21.10.2017: Zwei Züge rasen aufeinander zu und weder Mariano Rajoy noch Carles Puigdemont wollen die Bremse ziehen. Sowohl die Separatisten wie auch Rajoy treiben Spanien und Katalonien in eine tiefe gesellschaftliche Spaltung, sagt Pablo Echenique, Organisationssekretär von Podemos. Podemos werde weiter versuchen, als "Brücke zwischen den sich gegenüberstehend Blöcken" zu dienen und zum Dialog aufzurufen. Aber die Sozialisten der PSOE hätten es sich im "monarchistischen Block" - nahe an der PP, weit entfernt von Unidos Podemos - "bequem eingerichtet".

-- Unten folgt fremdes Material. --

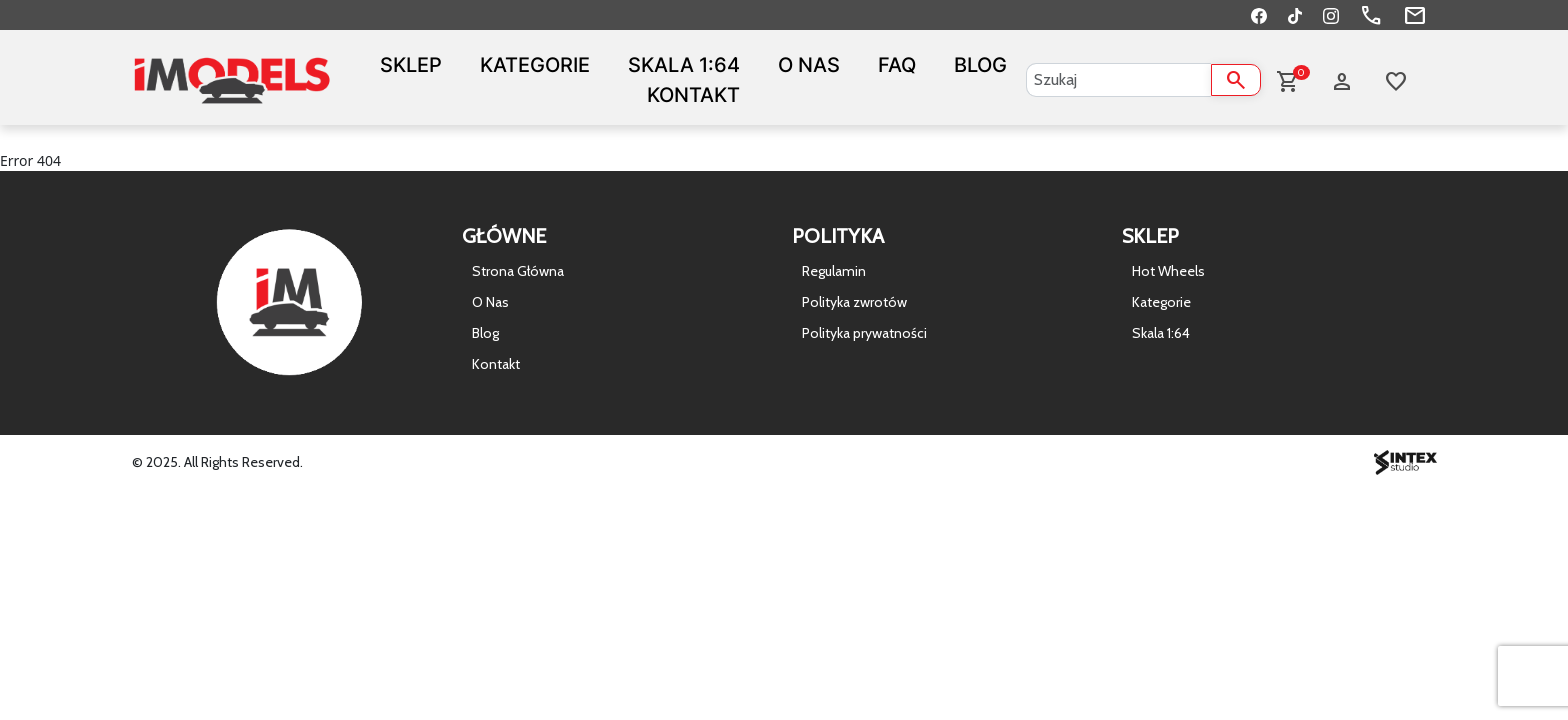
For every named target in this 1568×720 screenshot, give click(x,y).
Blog (980, 65)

Frage: Die Regierung von Rajoy hat am Donnerstag (19.10.) angekündigt, dass sie den Artikel 155 anwenden wird. Ist die Entwicklung noch umkehrbar?
Pablo Echenique: Hoffen wir, dass es so ist. Beide Seiten erzeugen absichtlich eine gesellschaftliche Spaltung. Dies ist eine der schlimmsten Konsequenzen der Eskalation der Spannungen. Sowohl die Unabhängigkeitsbewegung wie die Regierung von Mariano Rajoy, unterstützt von der PSOE und den Ciudadanos, denken nur an ihre eigenen wahltaktischen Interessen. Für uns ist das politisch verantwortungslos, erst an seine Partei zu denken und nicht an das Land. Dies führt zu großen Spannungen in der katalanischen Gesellschaft und im gesamten Spanien. Klar ist das umkehrbar, aber für eine Umkehr fehlen die politischen Kräfte die das umkehren wollten, die die Spannungen vermindern und eine Lösung suchen möchten. Wir sehen so viele Briefe, Ultimaten und Drohungen - alles das Gegenteil einer Suche nach demokratischen Lösungen. Wir sind die einzige Kraft, die einen Vorschlag zur Lösung der territorialen Krise auf den Tisch legt, der über ein vereinbartes und verbindliches Referendum mit demokratischen Garantien geht.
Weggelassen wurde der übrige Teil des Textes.